▶ [Your task] Tally the lines in the records underneath that contain the string "updates", and state the figure by itself.

▶ [Input data]
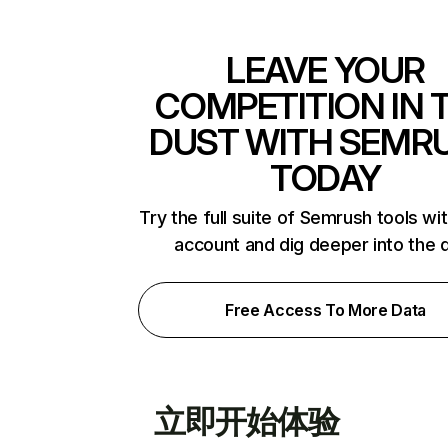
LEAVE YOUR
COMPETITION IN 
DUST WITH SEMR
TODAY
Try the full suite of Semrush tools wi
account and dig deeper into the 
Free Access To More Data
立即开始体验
==
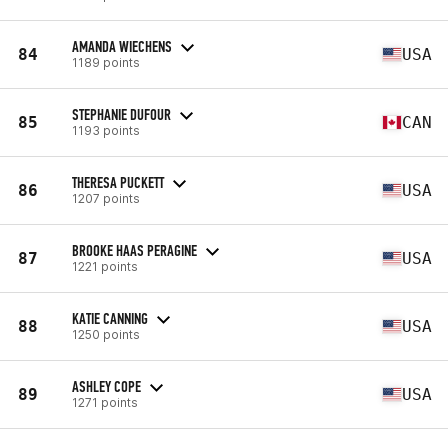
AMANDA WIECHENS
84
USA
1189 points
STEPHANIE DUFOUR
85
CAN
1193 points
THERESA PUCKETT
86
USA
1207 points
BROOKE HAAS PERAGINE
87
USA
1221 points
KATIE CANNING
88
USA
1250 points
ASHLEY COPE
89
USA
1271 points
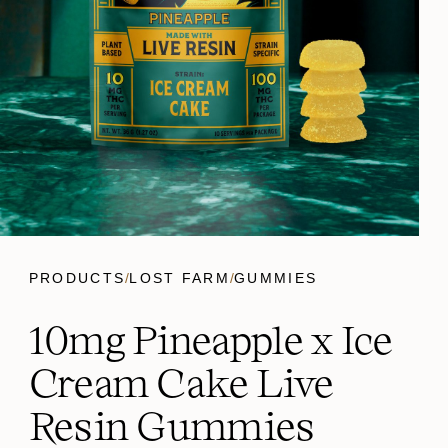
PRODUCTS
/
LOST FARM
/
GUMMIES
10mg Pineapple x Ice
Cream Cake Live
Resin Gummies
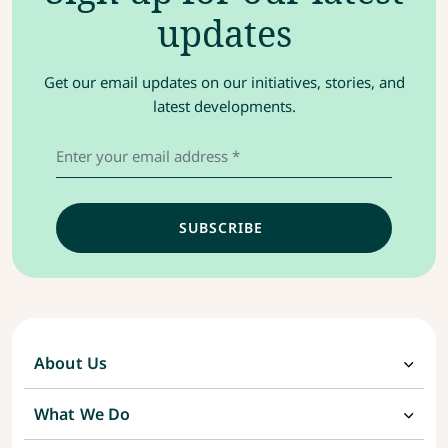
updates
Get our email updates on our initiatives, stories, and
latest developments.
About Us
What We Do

▶ [Answer box] 2